The ink has barely dried on headlines proclaiming fresh highs in European and Asian equity indices. This has not prevented a couple of days of declining equity markets from sparking talk about stagflation.

Hawkish interest rate comments from Federal Reserve officials have unsettled markets, but it is recent equity performance that explains investor sensitivity.

US indices have lagged the rally, but the Nikkei 225, for example, increased by 27 per cent between mid-May and early October. Rising risk appetite has spurred those gains. From a trough in May, CSFB's risk appetite index, which measures the performance of a basket of risky assets relative to safer assets, has risen to a level the bank dubs “euphoria”.

While its markets have benefited less, it is the US economy that remains in focus. The Fed comments come on top of concerns over the short-term negative impact on US growth of Hurricanes Katrina and Rita. The imminent third-quarter US earnings season provides a further excuse for profit-taking, in markets ripe for a correction. Declines in US markets have quickly fed through to other regions.

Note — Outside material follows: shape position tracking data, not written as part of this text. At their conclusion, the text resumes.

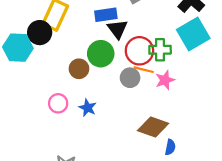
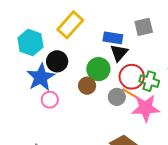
black circle: (40, 33) -> (57, 61), moved
brown circle: (79, 69) -> (87, 86), moved
pink star: (165, 80) -> (146, 108), size x1.6
blue star: (88, 108) -> (41, 77), moved, size x1.8

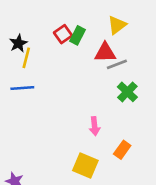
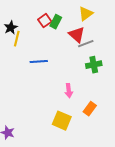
red triangle: (105, 53) -> (77, 35), turned 42
blue line: (22, 88) -> (39, 62), moved
green cross: (127, 92) -> (94, 65), turned 35

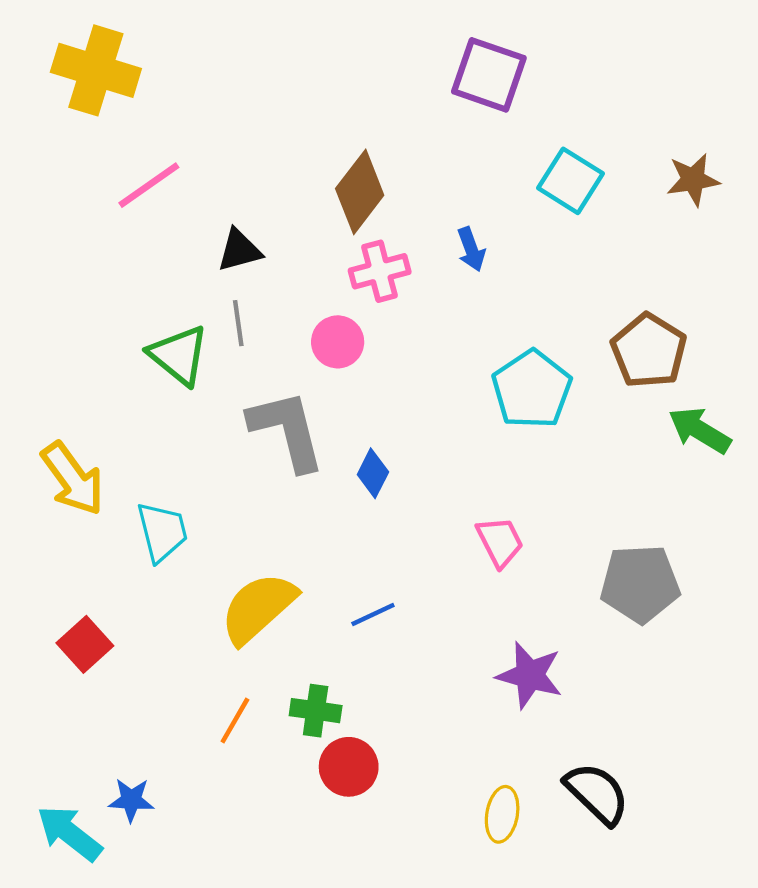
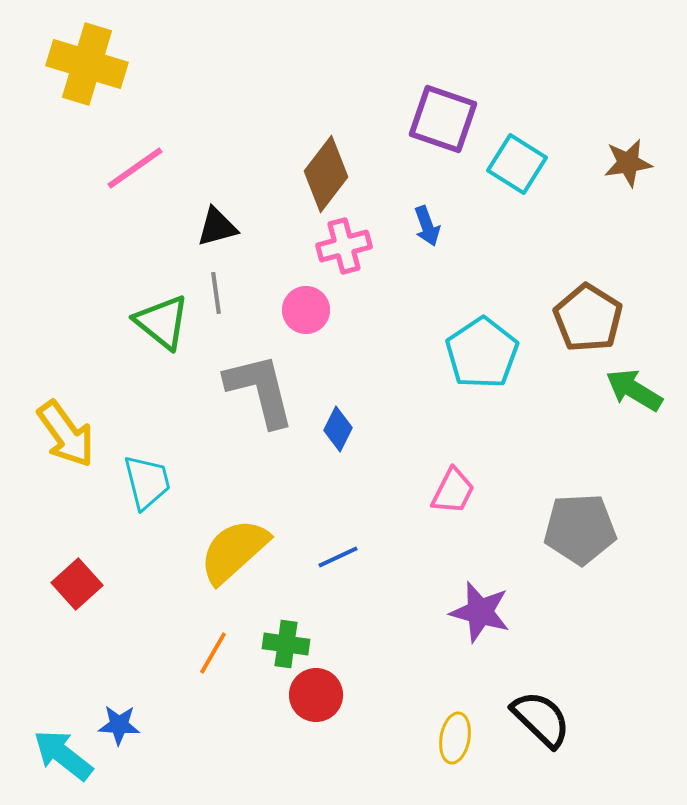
purple square: (489, 75) -> (443, 119), moved
pink trapezoid: (500, 542) -> (453, 491), turned 54

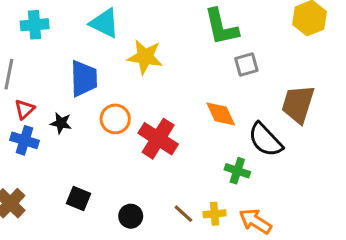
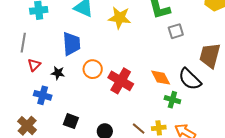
yellow star: (145, 57) -> (120, 18), moved
orange diamond: (221, 114) -> (161, 78), moved
blue cross: (24, 140) -> (43, 95), moved

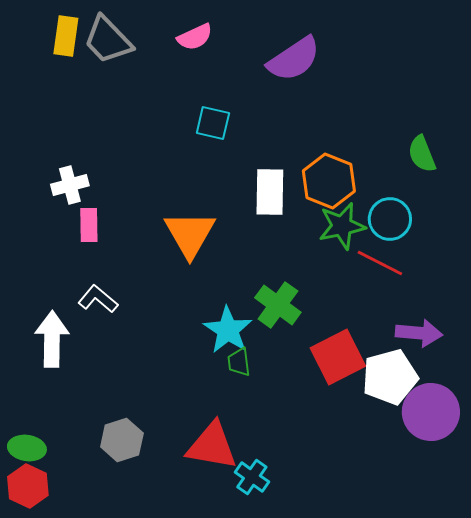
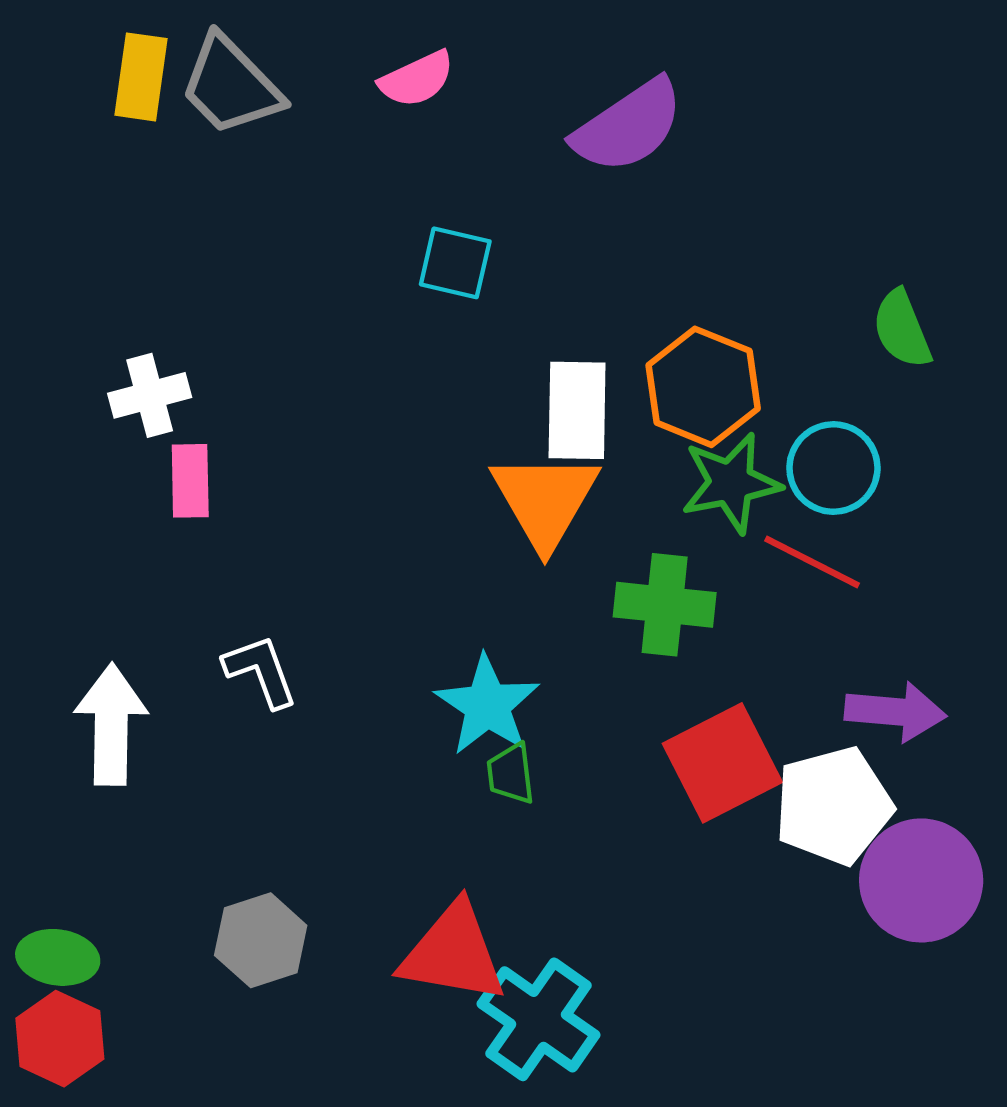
orange triangle: (190, 234) -> (545, 500), moved
white L-shape: (98, 299) -> (261, 671), moved, turned 30
green cross: (278, 305) -> (665, 605), moved, turned -30
cyan cross: (252, 477) -> (539, 1019), size x1.6

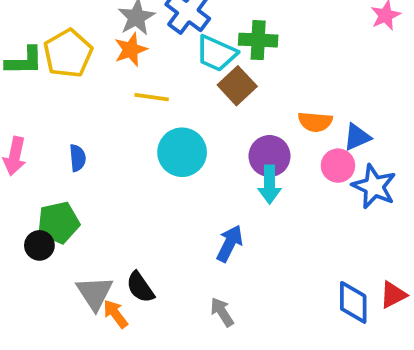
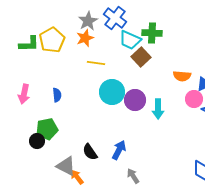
purple circle: (270, 156) -> (135, 100), moved
blue arrow: (230, 244) -> (119, 150), moved
black semicircle: (140, 287) -> (90, 152), moved
gray triangle: (95, 293) -> (66, 166), turned -30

The sanguine reaction from US bond markets, 10-year yields are little changed this week, suggests that upward pressure on headline inflation is expected to be temporary. But the threat remains of oil-induced, second-round inflation effects. A sharp sell-off in bonds, on higher inflationary fears, cannot be entirely dismissed. In turn, this could reduce discretionary spending by US consumers, already struggling with record fuel prices. Those who fear a more prolonged decline in equities should watch the bond market.